**Task objective**
Every line from the one with "Фильм Памятное собрание" to the final line of the records should be printed exactly as it is, with pictures left out.

[Page-level text extractions]

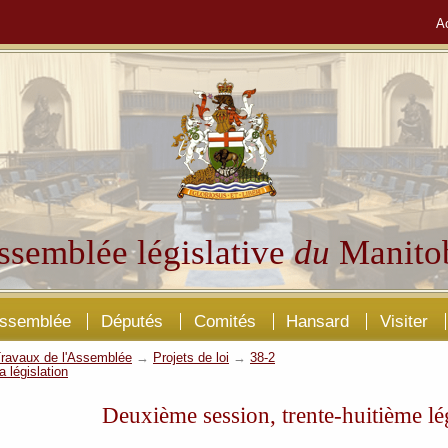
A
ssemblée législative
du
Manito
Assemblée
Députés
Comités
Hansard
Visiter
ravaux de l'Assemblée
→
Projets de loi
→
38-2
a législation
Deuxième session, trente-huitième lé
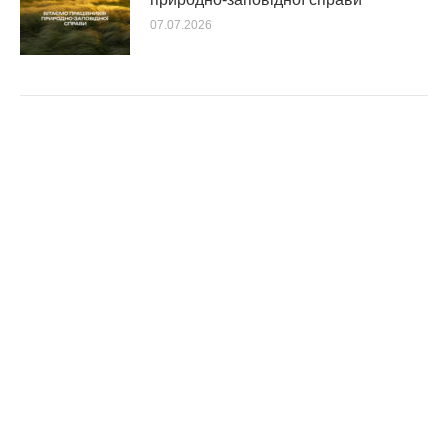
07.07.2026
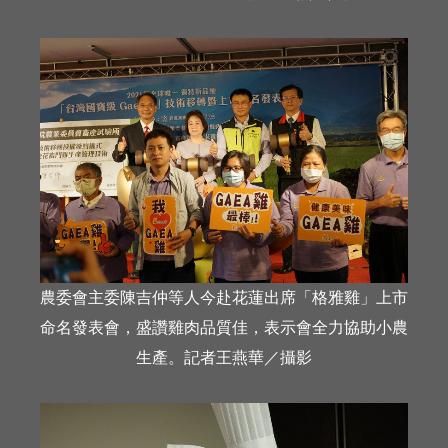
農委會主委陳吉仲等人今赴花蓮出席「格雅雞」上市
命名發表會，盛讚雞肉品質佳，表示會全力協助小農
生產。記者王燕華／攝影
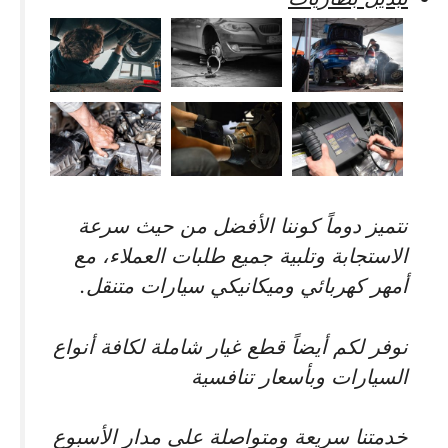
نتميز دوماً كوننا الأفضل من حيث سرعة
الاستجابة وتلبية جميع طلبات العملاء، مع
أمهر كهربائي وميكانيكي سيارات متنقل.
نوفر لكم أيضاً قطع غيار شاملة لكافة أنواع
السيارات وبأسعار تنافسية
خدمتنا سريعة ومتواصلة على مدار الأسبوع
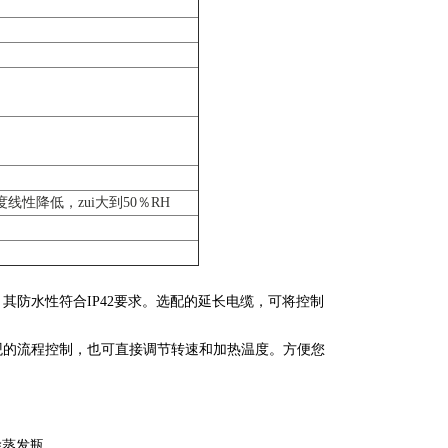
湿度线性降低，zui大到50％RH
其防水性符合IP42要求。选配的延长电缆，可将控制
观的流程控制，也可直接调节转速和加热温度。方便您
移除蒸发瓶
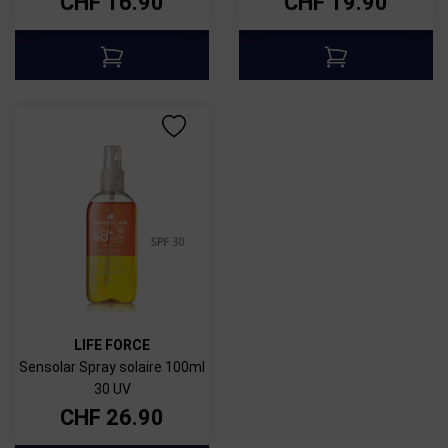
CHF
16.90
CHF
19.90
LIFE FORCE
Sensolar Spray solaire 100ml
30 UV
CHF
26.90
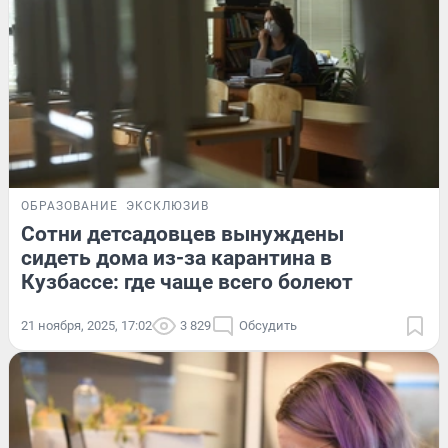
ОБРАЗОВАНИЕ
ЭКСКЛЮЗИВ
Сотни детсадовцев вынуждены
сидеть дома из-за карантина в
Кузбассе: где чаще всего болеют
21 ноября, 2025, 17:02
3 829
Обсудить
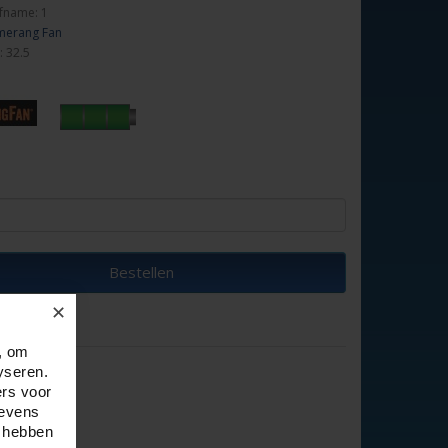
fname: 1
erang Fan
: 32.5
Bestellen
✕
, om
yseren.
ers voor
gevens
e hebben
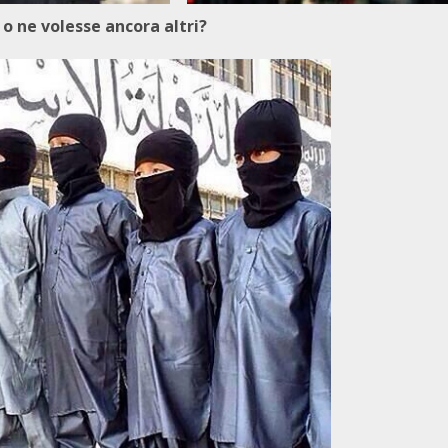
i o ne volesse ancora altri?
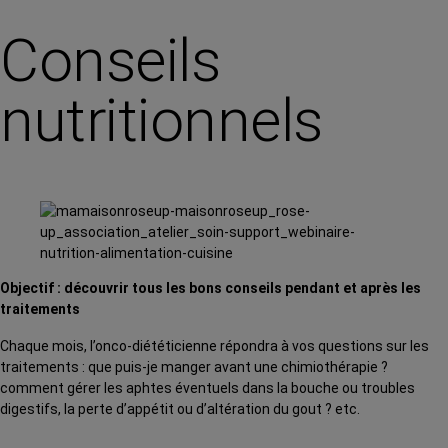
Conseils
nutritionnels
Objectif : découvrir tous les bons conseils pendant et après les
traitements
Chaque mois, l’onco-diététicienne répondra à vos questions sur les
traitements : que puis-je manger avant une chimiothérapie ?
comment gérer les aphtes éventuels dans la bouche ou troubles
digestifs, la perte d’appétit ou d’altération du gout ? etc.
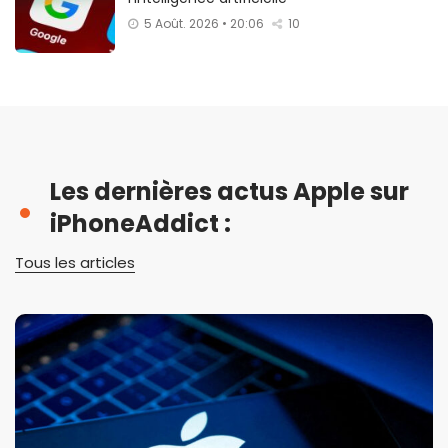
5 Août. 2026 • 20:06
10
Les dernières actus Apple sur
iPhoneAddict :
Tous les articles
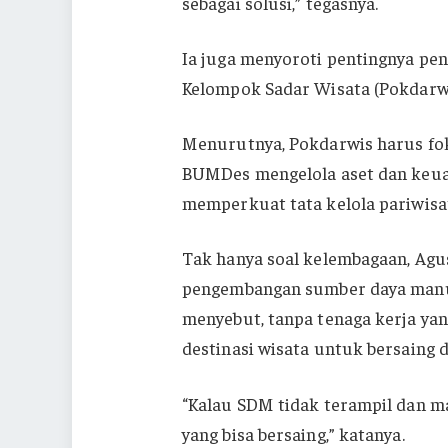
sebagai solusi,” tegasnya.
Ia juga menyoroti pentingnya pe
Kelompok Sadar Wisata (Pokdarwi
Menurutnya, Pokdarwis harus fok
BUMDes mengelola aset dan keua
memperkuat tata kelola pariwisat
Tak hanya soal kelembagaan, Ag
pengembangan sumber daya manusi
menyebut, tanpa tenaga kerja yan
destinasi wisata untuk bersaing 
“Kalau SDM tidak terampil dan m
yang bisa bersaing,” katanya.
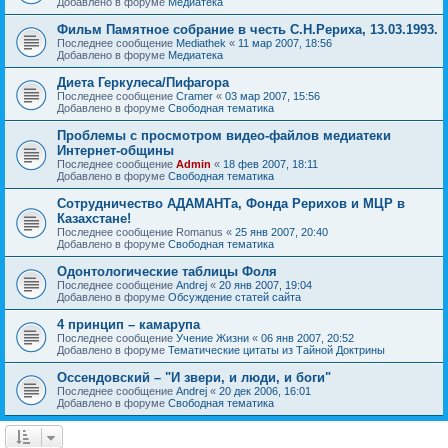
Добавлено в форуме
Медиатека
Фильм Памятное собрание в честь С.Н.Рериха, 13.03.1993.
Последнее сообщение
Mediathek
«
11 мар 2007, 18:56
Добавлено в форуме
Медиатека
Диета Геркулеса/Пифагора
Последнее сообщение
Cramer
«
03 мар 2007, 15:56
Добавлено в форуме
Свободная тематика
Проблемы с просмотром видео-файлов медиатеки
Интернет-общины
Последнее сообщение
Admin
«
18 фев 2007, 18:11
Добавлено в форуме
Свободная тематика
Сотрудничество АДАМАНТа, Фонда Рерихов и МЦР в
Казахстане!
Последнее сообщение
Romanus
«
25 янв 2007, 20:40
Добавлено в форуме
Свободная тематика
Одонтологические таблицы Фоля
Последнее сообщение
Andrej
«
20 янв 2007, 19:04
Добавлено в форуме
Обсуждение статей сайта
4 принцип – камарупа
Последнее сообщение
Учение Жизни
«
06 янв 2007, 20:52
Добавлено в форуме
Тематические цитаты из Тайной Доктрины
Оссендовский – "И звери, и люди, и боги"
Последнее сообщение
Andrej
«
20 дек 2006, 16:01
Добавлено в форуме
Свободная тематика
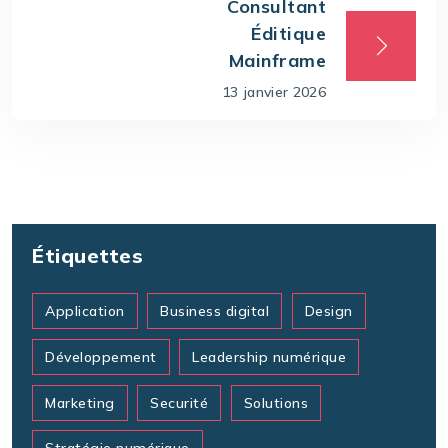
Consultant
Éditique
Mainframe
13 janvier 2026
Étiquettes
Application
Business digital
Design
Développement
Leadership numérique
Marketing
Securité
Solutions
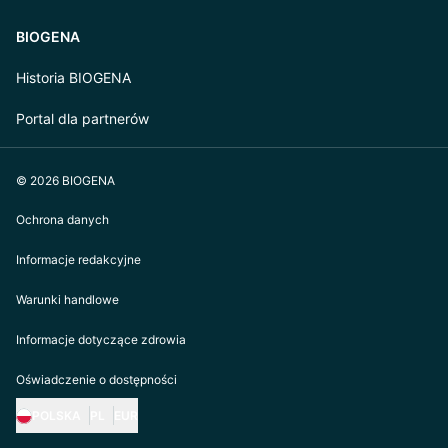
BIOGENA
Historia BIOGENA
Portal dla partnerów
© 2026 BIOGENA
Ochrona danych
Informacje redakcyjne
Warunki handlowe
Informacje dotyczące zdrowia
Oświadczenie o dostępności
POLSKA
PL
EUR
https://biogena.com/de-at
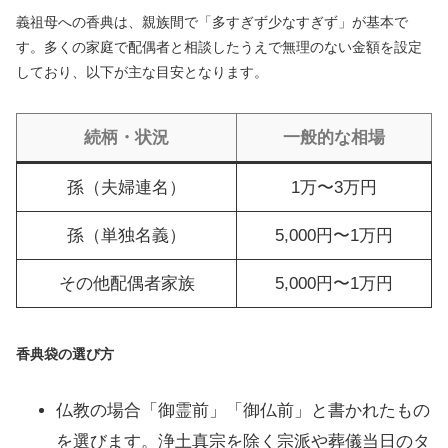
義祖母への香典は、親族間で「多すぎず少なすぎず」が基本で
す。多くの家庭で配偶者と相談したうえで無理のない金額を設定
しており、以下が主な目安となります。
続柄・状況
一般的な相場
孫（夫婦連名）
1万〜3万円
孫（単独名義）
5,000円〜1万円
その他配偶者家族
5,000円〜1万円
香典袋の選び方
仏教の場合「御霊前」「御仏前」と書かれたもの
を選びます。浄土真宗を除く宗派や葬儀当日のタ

**Output for this exercise**
Фильм Памятное собрание в честь С.Н.Рериха, 13.03.1993.
Последнее сообщение
Mediathek
«
11 мар 2007, 18:56
Добавлено в форуме
Медиатека
Диета Геркулеса/Пифагора
Последнее сообщение
Cramer
«
03 мар 2007, 15:56
Добавлено в форуме
Свободная тематика
Проблемы с просмотром видео-файлов медиатеки
Интернет-общины
Последнее сообщение
Admin
«
18 фев 2007, 18:11
Добавлено в форуме
Свободная тематика
Сотрудничество АДАМАНТа, Фонда Рерихов и МЦР в
Казахстане!
Последнее сообщение
Romanus
«
25 янв 2007, 20:40
Добавлено в форуме
Свободная тематика
Одонтологические таблицы Фоля
Последнее сообщение
Andrej
«
20 янв 2007, 19:04
Добавлено в форуме
Обсуждение статей сайта
4 принцип – камарупа
Последнее сообщение
Учение Жизни
«
06 янв 2007, 20:52
Добавлено в форуме
Тематические цитаты из Тайной Доктрины
Оссендовский – "И звери, и люди, и боги"
Последнее сообщение
Andrej
«
20 дек 2006, 16:01
Добавлено в форуме
Свободная тематика
Consultant
Éditique
Mainframe
13 janvier 2026
Étiquettes
Application
Business digital
Design
Développement
Leadership numérique
Marketing
Securité
Solutions
BIOGENA
Historia BIOGENA
Portal dla partnerów
© 2026 BIOGENA
Ochrona danych
Informacje redakcyjne
Warunki handlowe
Informacje dotyczące zdrowia
Oświadczenie o dostępności
POLSKA
PL
EUR
https://biogena.com/de-at
義祖母への香典は、親族間で「多すぎず少なすぎず」が基本で
す。多くの家庭で配偶者と相談したうえで無理のない金額を設定
しており、以下が主な目安となります。
続柄・状況
一般的な相場
孫（夫婦連名）
1万〜3万円
孫（単独名義）
5,000円〜1万円
その他配偶者家族
5,000円〜1万円
香典袋の選び方
仏教の場合「御霊前」「御仏前」と書かれたもの
を選びます。浄土真宗を除く宗派や葬儀当日のタ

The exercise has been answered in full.